1) New arena AST and conversion from heap AST

  • Added a mirror arena AST (arena_ast::...) with &'a fields and BumpVec<'a> collections.
  • Arena nodes have a clone_in(&Bump) -> Self utility:
    derive(Clone) preserves allocations and lifetimes. For fields tied to an arena—e.g., &'a T or BumpVec<'a, T>Clone either copies the reference or allocates in the same arena. It cannot migrate data to a different arena.
    clone_in(&arena) rebinds to a (new) arena. The clone_in implementations re-allocate all arena-owned pieces in the given arena and recursively convert children, producing a value whose references and BumpVec<'a, _> now live off the target arena.

Parser integration

pub fn parse<'a>(arena: &'a Bump, source: &'a SourceCode<'a>)
  -> Result<ArenaCompilUnit<'a>, ErrorReported> 
{
    let parser = Parser::new(source);
    let heap_items = parser.parse().map_err(|err| err.emit())?;

    // 1) heap -> arena
    let mut arena_items = bumpalo::collections::Vec::new_in(arena);
    let mut struct_refs: Vec<&'a ArenaStructDecl<'a>> = Vec::new();

    for heap_item in heap_items {
        match heap_item.into_arena(arena) {
            ArenaItem::StructDecl(sd_ref) => {
                struct_refs.push(sd_ref);
                arena_items.push(ArenaItem::StructDecl(sd_ref));
            }
            other => arena_items.push(other),
        }
    }

    // 2) mutate fun defs safely (build owned, write back a ref)
    for item in arena_items.iter_mut() {
        if let ArenaItem::FunDef(fun_def_ref) = item {
            let mut owned = (**fun_def_ref).clone();
            replace_arg_kinded_idents(&mut owned, arena);
            replace_exec_idents_with_specific_execs(arena, &mut owned);
            *fun_def_ref = arena.alloc(owned);
        }
    }

    // 3) resolve struct idents using collected &'a decls
    for item in arena_items.iter_mut() {
        replace_struct_idents_with_specific_struct_dtys(arena, &struct_refs, item);
    }

    Ok(ArenaCompilUnit::new(arena_items, source))
}

This preserves the existing parser (which doesn’t support direct arena allocation) and converts the parsed tree into the arena.

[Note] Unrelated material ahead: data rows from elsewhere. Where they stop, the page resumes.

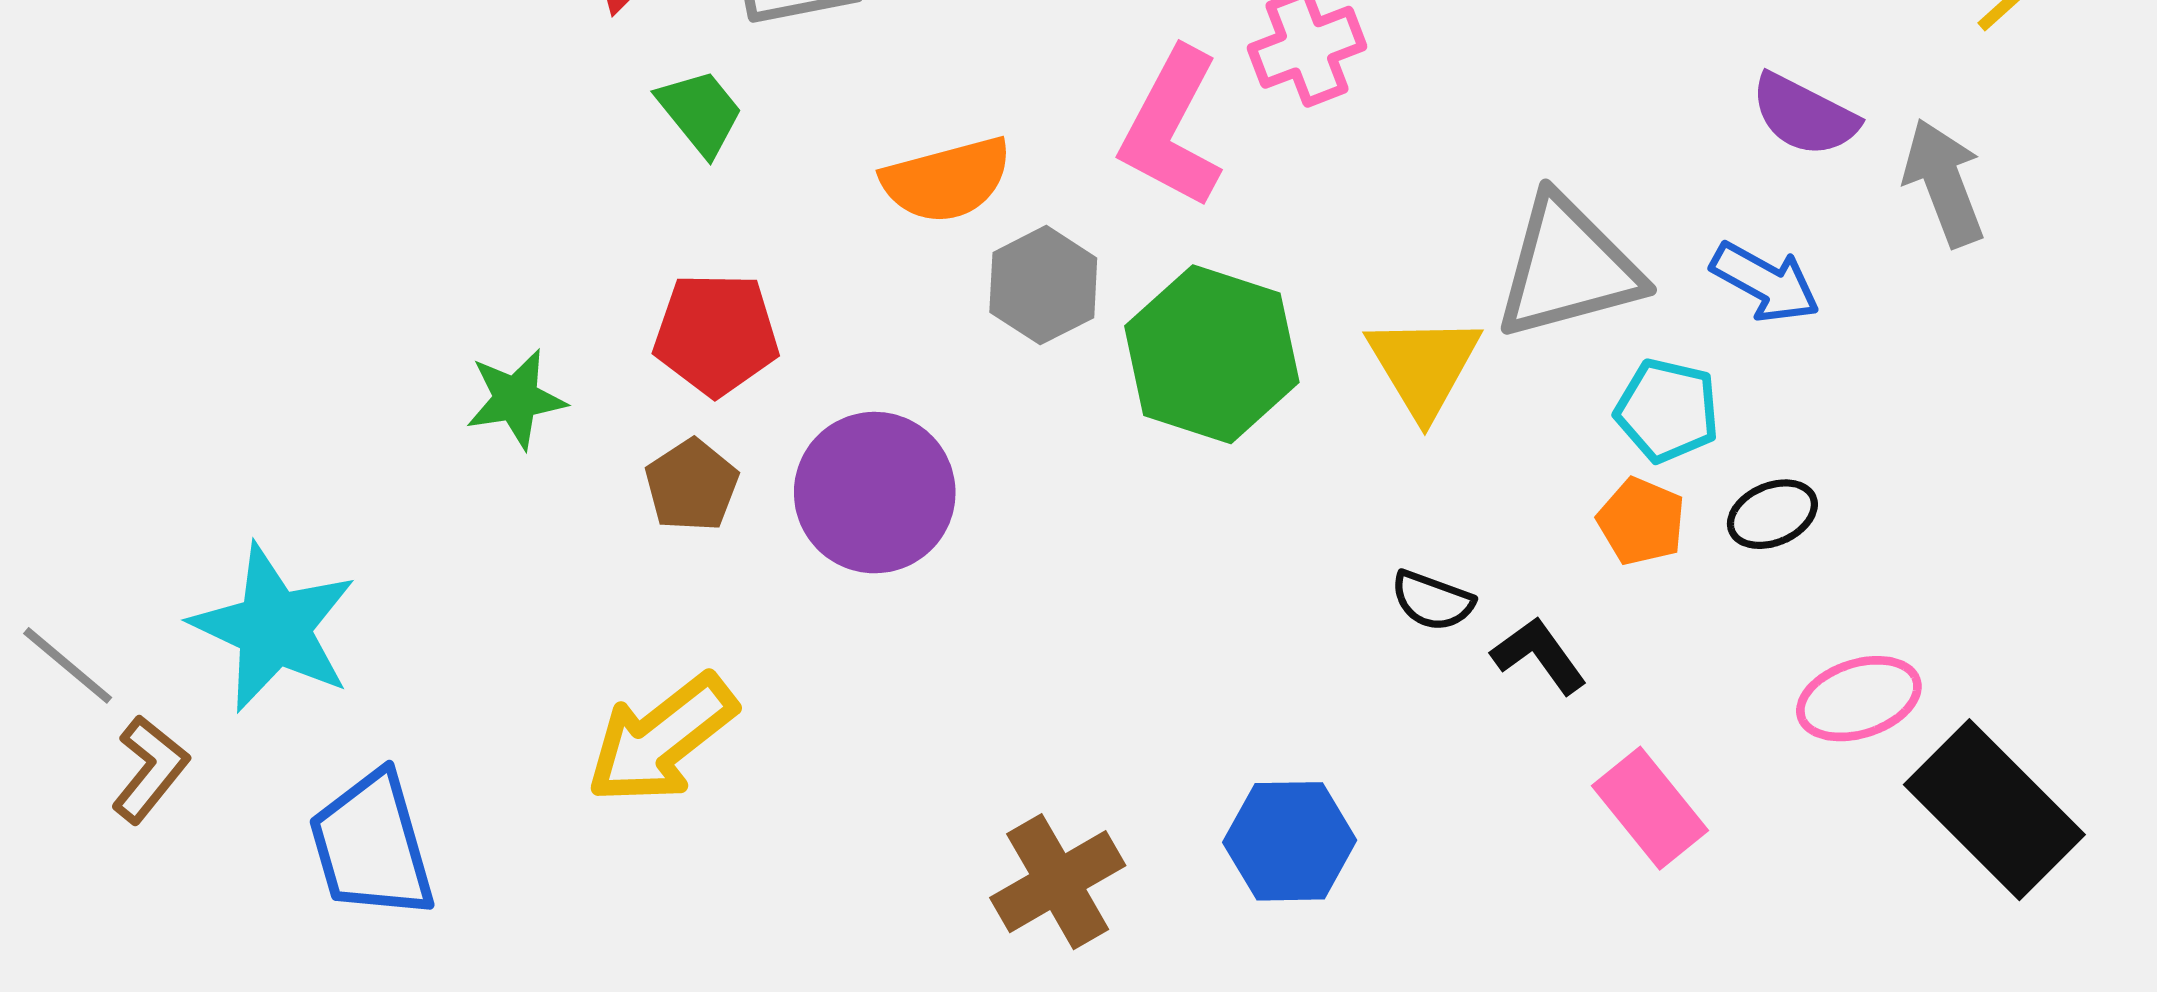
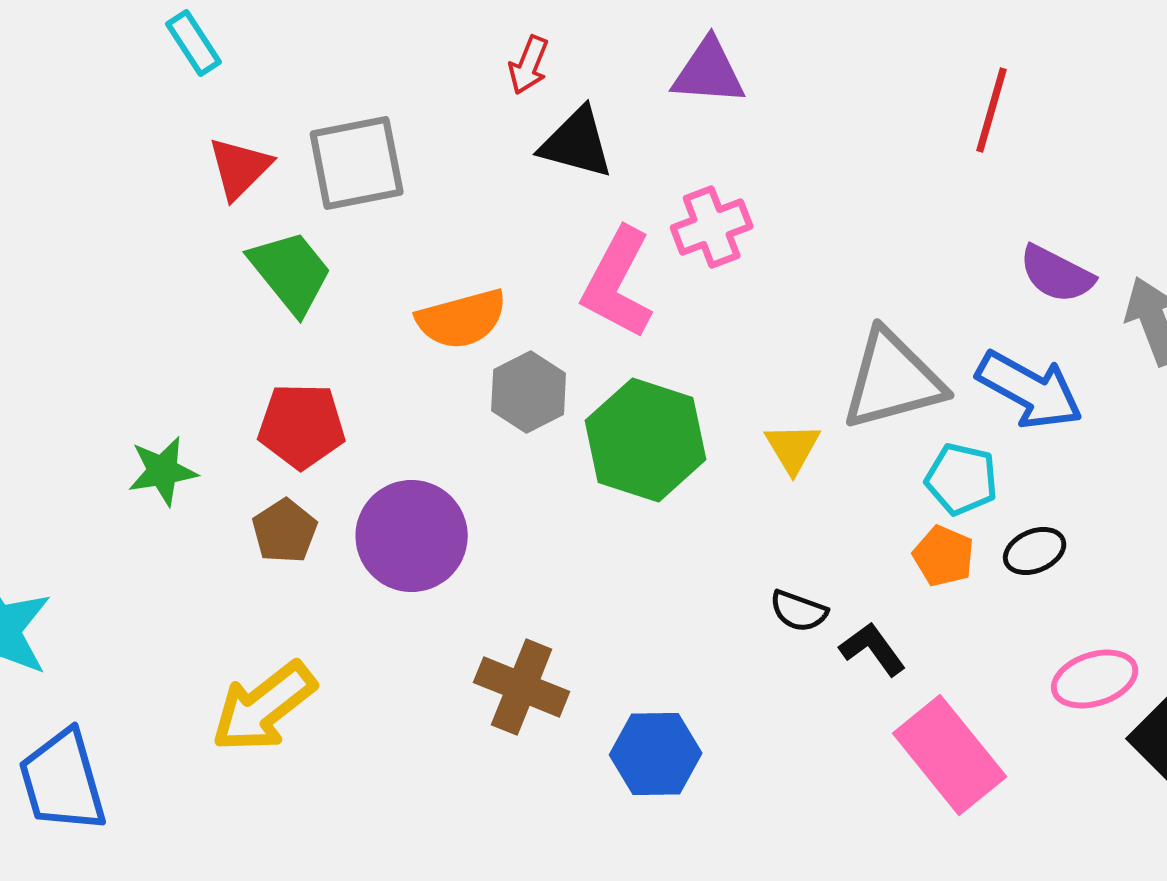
green trapezoid: (700, 112) -> (291, 272), size x1.4
blue arrow: (1765, 282) -> (1030, 390), size x1.4
yellow triangle: (1424, 366) -> (793, 448), size x0.7
pink rectangle: (1650, 808) -> (950, 755), size x1.4
blue hexagon: (1290, 841) -> (656, 754), moved
brown cross: (1058, 882) -> (522, 687), moved, turned -38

2) Visitors and “mutating” updates in an arena world

We can’t mutably borrow fields behind shared references. So the VisitMut-style passes follow a clone–edit–reassign pattern:

// example for DataTyKind::ArrayShape
DataTyKind::ArrayShape(elem_ref, n_ref) => {
    let mut elem = (**elem_ref).clone();
    visitor.visit_dty(arena, &mut elem);
    *elem_ref = arena.alloc(elem);

    let mut n = (*n_ref).clone();
    visitor.visit_nat(arena, &mut n);
    *n_ref = n;
}

This keeps the API “mutating” from the outside (callers pass &mut), but internally:

  1. Clone the value (owned, editable),
  2. Run the visitor,
  3. Allocate the edited value in the arena,
  4. Write the arena reference back.

This same technique is applied throughout: data types, exec expressions, views, etc.

3) Type checking refactor (subty, unify, pre_decl, pl_expr, infer_kinded_args)

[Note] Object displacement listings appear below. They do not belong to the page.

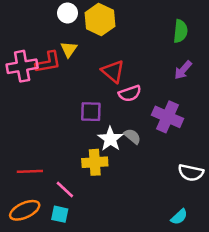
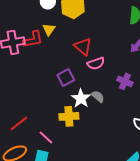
purple square: (91, 112) -> (66, 77), turned -30
purple cross: (167, 117) -> (125, 81), size x0.7
red line: (30, 171) -> (19, 123), turned -36

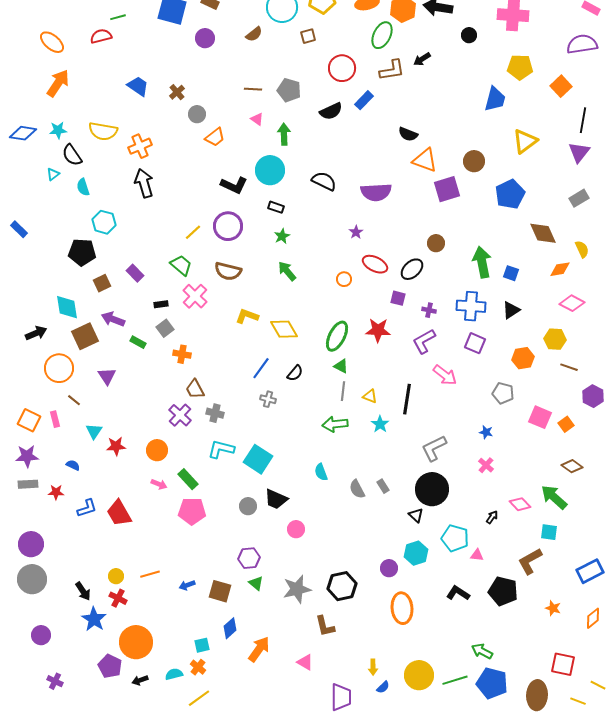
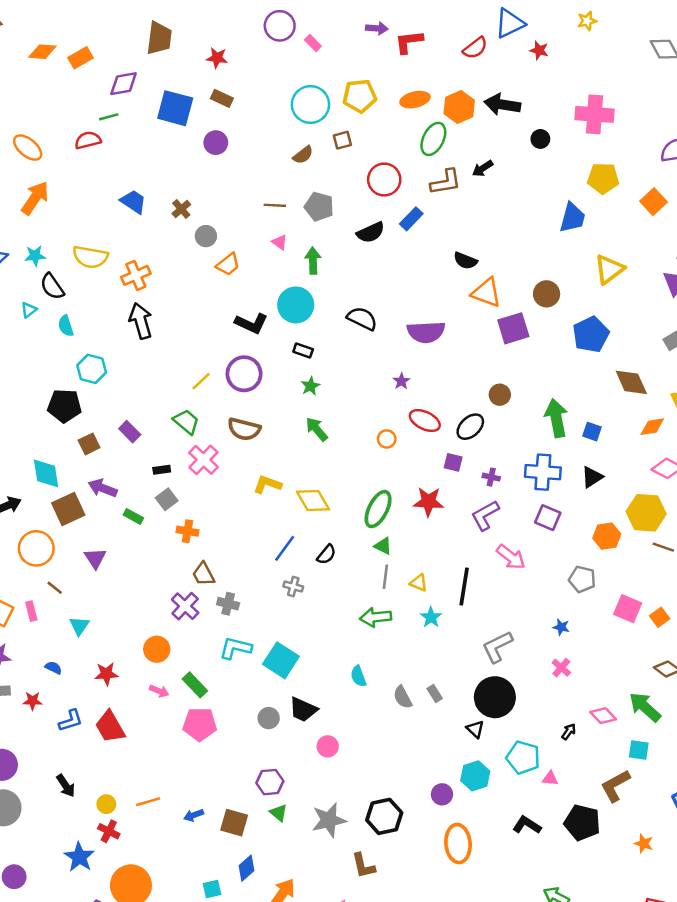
brown semicircle: (254, 34) -> (303, 155), moved
yellow hexagon: (555, 339) -> (646, 513), size x1.4
red star: (116, 446) -> (106, 674), moved
black arrow: (83, 591) -> (66, 786), moved

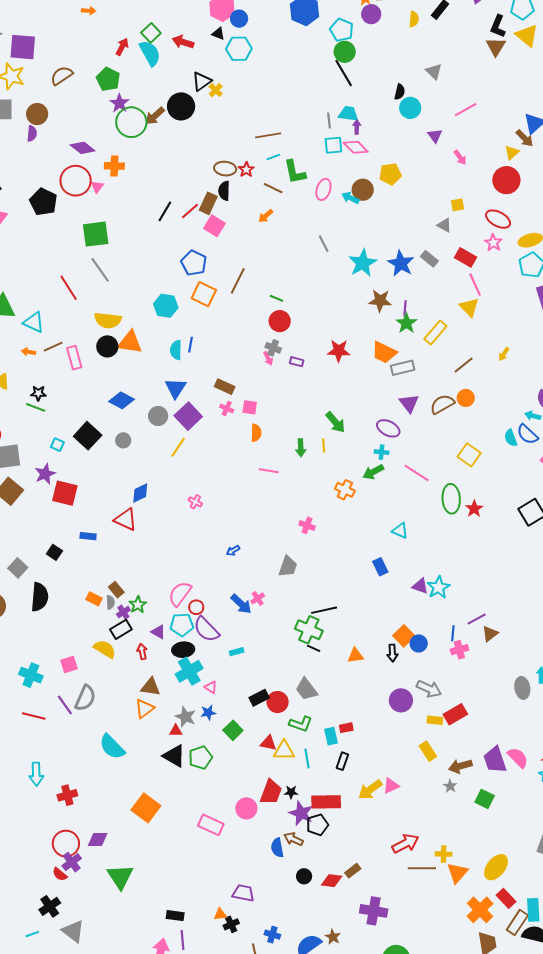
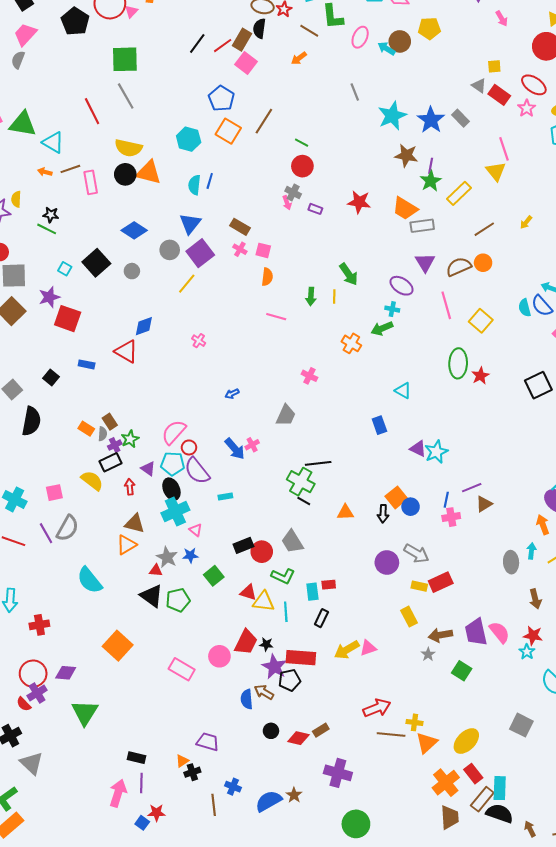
red rectangle: (466, 257) -> (499, 95), moved
pink line: (417, 473) -> (446, 305), moved, turned 36
black ellipse: (183, 650) -> (171, 489), turned 65
orange triangle: (220, 914) -> (182, 761), turned -32

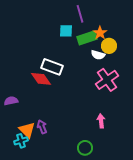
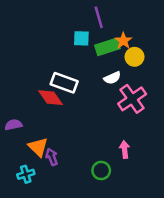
white semicircle: (98, 55) -> (112, 78), moved, turned -40
orange triangle: (27, 130) -> (38, 147), moved
green circle: (85, 148) -> (101, 170), moved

  • Replaced Vec/Box with BumpVec<'a>/&'a T consistently.

  • Added clone_in methods for types like ExecExpr, ExecExprKind, ExecPathElem, View, ArgKinded, FunDef, etc.

  • Reworked lifetime-heavy substitution and unification:

    • When substituting inside collections/maps, we often build an owned clone, run substitution, and then reassign a reference (arena.alloc(...)).
    • For binders like bind_to, we allocate a term_ref in the arena and substitute into all map values with that reference (should avoid self-referential/lifetime pitfalls).
  • PlaceExpr.ty moved from Option<&'a Ty<'a>> to OnceCell<&'a Ty<'a>>, because we now compute types lazily while walking the AST and want a write-once set.

pl_expr highlights

  • ty_check_and_passed_mems_prvs (and helpers) now take a &PlaceExpr by default; we only require &mut PlaceExpr when we truly need to rewrite that node. The computed type is stored via the node’s OnceCell (interior mutability), and we return the passed memories and provenances. This should avoid borrow conflicts and unnecessary AST mutation.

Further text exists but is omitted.